17 thoughts on “She Shall Have Music (1978-79)

  1. I have seen so many unpleasant girls in serials who were really tough nuts to turn around. But seldom I have seen one where the unpleasant girl causes her mother to have a nervous breakdown.

  2. It’s hard to feel any sympathy for a heroine who seems to have so few redeeming features. On the other hand stories in which self-willed girls have to be broken in order to learn humility and become likeable run counter to modern attitudes where female empowerment is seen as all-important. So many of those old girls’ comics seemed designed to prepare their readers for a lifetime of self-denial and Christian forbearance.

  3. …Also, maybe it’s just me but I can’t help having a sneaking respect for Lisa’s single-minded dedication to her music; people rarely become great artists by being nice and easy-going!

    1. I know what you mean – and in other teenfic with talented prodigies, their self-centredness might well be allowed, or condoned, or at least not just condemned. For instance in KM Peyton’s trilogy about (male) pianist Pennington, Pat Pennington’s dedication to his musicanship is presented in a more positive, or at least more nuanced fashion. Having said that, Pennington has a much harder life than Lisa!

      You might want to look at “Curtain of Silence” next – another dedicated talented protagonist, who causes a lot of anguish to her family, but not quite as obnoxious.

  4. Rosalind is even worse than Lisa, who at least is not a bully. Rosalind could do with her own humbling story.

  5. I wonder if Jay Over wrote this? In one Pam of Pond Hill story about temporary (and unwelcome) housing at a posh school, a very snobbish girl falls foul of the same snobbishness as Lisa when word gets out her dad has gone bankrupt. It seems to be the start of a turnaround for her, but once her father’s business is saved and they’re moving to Switzerland, she’s back to her old unpleasant ways. At least Pam can take solace in the girl soon being gone for good. Soon after, they are relieved to leave the snob school that had treated them so badly, and revenge is their parting gift.

  6. The selfishness I don’t mind so much. It’s how naff and ridiculous Lisa is about keeping herself in a fit state to do music. For example, she gets a splinter in her finger in part 2 and goes into hysterics, carrying on as if septicaemia is setting in. She yells to be taken to the hospital as she’ll need the full round of treatments, etc etc. In part one she doesn’t applaud a musician because she is scared she will damage her hands.

  7. Tina in “The Girl Who Never Was” was another hard case to turn around.

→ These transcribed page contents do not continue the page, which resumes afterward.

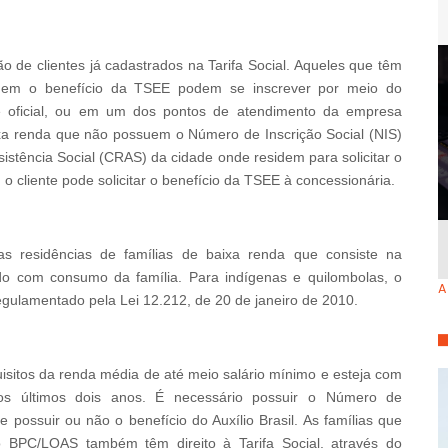
 de clientes já cadastrados na Tarifa Social. Aqueles que têm
em o benefício da TSEE podem se inscrever por meio do
e oficial, ou em um dos pontos de atendimento da empresa
xa renda que não possuem o Número de Inscrição Social (NIS)
sistência Social (CRAS) da cidade onde residem para solicitar o
liente pode solicitar o benefício da TSEE à concessionária.
as residências de famílias de baixa renda que consiste na
o com consumo da família. Para indígenas e quilombolas, o
A
egulamentado pela Lei 12.212, de 20 de janeiro de 2010.
isitos da renda média de até meio salário mínimo e esteja com
nos últimos dois anos. É necessário possuir o Número de
e possuir ou não o benefício do Auxílio Brasil. As famílias que
BPC/LOAS também têm direito à Tarifa Social, através do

She nearly got turned into a statue before she seriously took the road to redemption, driven by the desperation to escape. Yes, with some girls the turnaround comes quickly, but with others it’s a long road with lots of knocks. And even when they try, things can go wrong and it seems they can’t do anything right, such as “The Portrait of Pauline” in Mandy. Eventually Pauline discovers the answer is positive attitude, not just trying to do good deeds.

    In some stories the turnaround is not convincing because it comes across as too glib and pat. The redemption needs to be written well, which was the case with Lisa. I’m not that sure it was all that written convincingly with Tina.